Nevertheless, State Bank shares should be offered on the domestic stock exchange by making an IPO. For a start, 60 percent of the shares should be offered, and the 100 billion MNT of public money used to expand the bank’s assets ought to be recovered along with its interest payments. Then, the rest of the money generated by the IPO should be transferred into State Bank’s own assets. As the price of shares goes up in the future, the remaining 40 percent should be sold and collected for the State Fund.



This privatization should create a public company where one legal entity is not allowed to own more than five percent of the shares. This will strongly boost the development of our capital market and pave the way for a future reduction in the savings rates.

Ring 4: How can we make sure that it does not happen again?

First of all, we have to demand that commercial banks disclose information about who their shareholders are. It will allow people to see which political parties, politicians or decision makers are behind which banks and enable them to make better choices based on that information. These politicians, who share hardly any difference in political ideology, are the ones who know best about what their money can do.



Furthermore, only ten percent of the total assets of our commercial banks belongs to their actual owners.
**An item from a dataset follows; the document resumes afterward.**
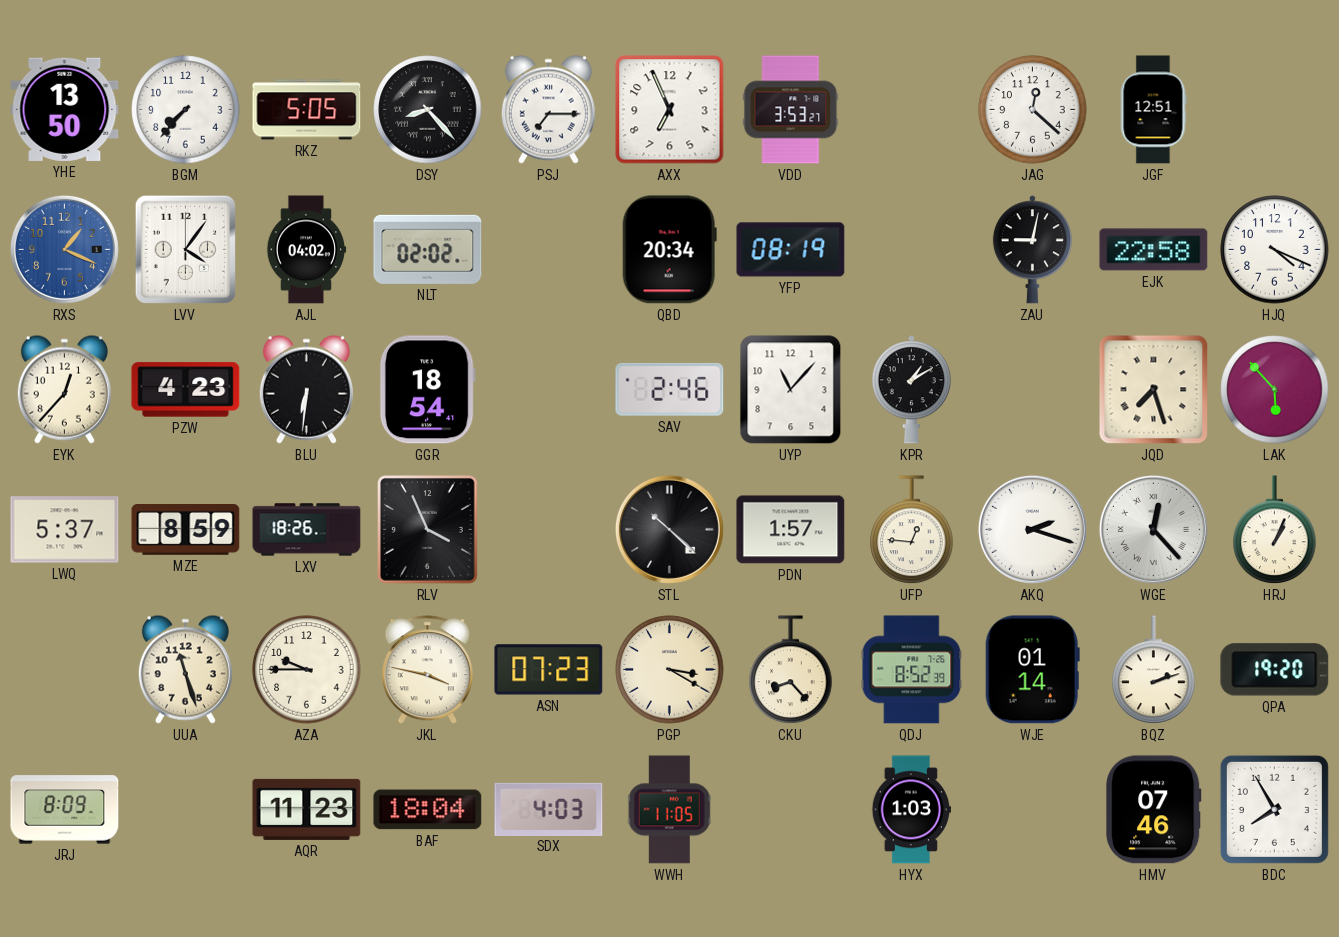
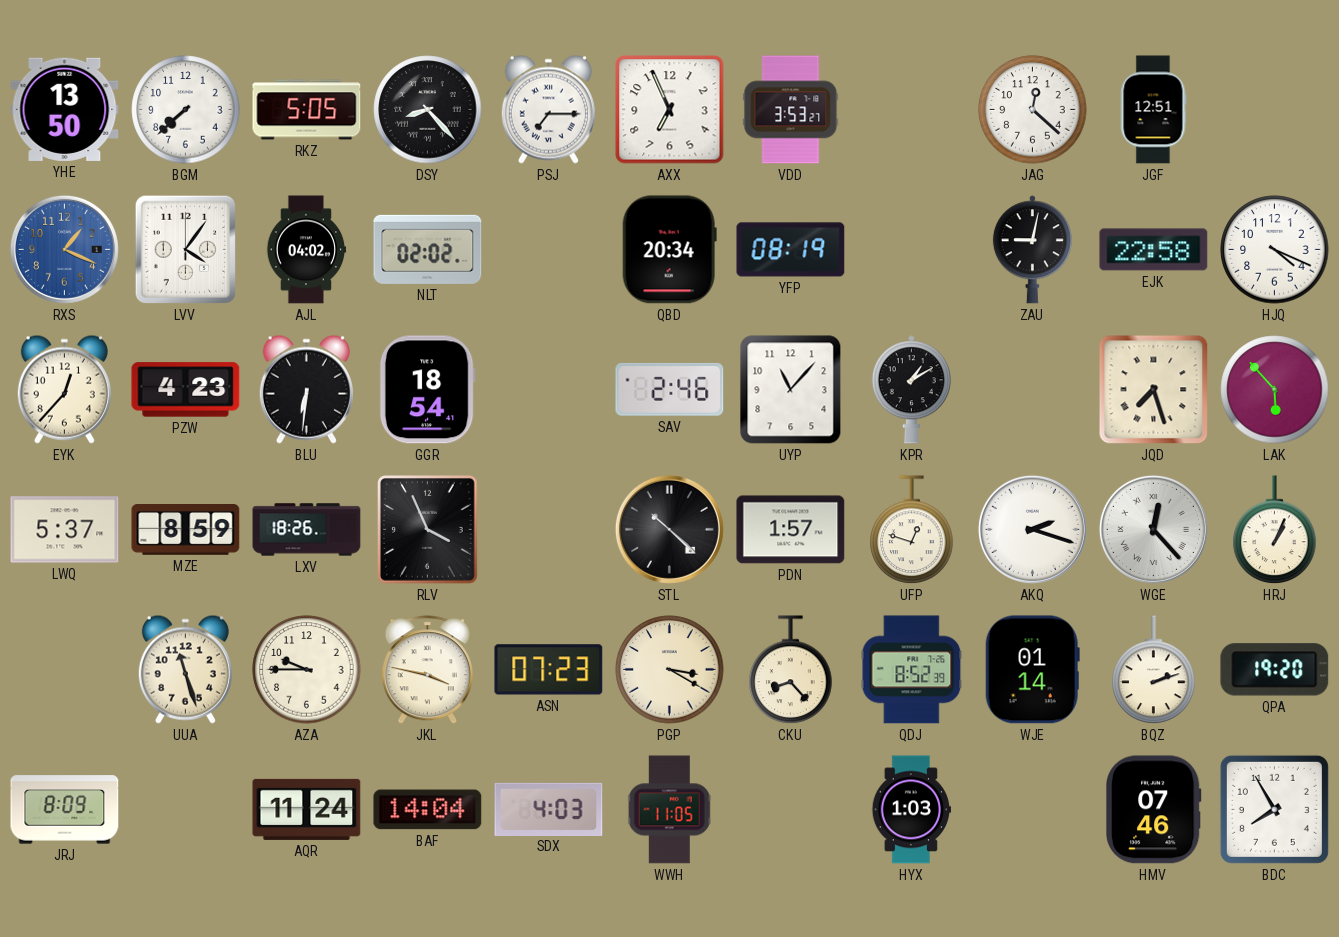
BGM: 7:37 -> 7:38
UFP: 12:46 -> 12:48
AQR: 11:23 -> 11:24
BAF: 18:04 -> 14:04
The remaining 90 percent are assets that belong to deposit accounts. Therefore, it is only fair to disclose information about ownership. A bank is the only organization that is capable of pulling public capital in one place through savings. Hence, banks must be separated from politics.



Secondly, a law needs to be passed that if a bank gets bigger than one fifth of the banking system, 60 percent of its shares go to the public and privatization should be carried out. Also, we can mitigate risk by appointing a public representative to the bank’s representative council. This step will play the biggest role in reducing savings and loan rates.
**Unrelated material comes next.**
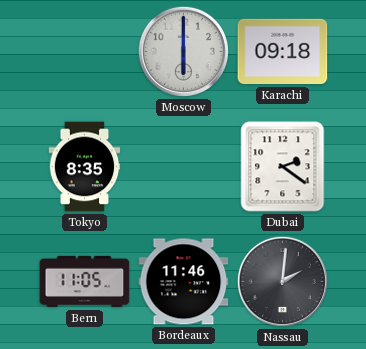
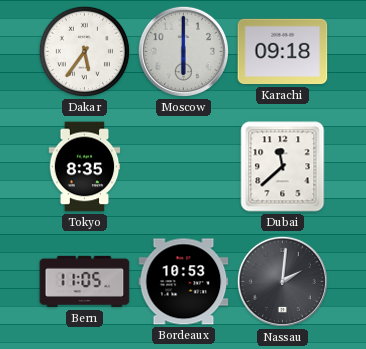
Dakar: none -> 5:36
Dubai: 2:21 -> 11:38
Bordeaux: 11:46 -> 10:53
O.Magnai, head of the Agency for Fair Competition and Consumer Protection, must realize that banks, usually the small ones, start the battle of high-interest deposit rates. This must be stopped immediately.
Relevant organizations and associations must work hard to strengthen the independence of internal auditing of commercial banks, improve corporate governance, and enhance accountability. It is also time to put our banks into a ranking system.



If foreign triple-A rated banks come to Mongolia, there will be much fiercer competition and the necessity to carry out the above-mentioned tasks will come naturally. A bank is a trust-based organization.



The bank bell is ringing to remind us that every action a bank takes must enhance trust rather than diminish it.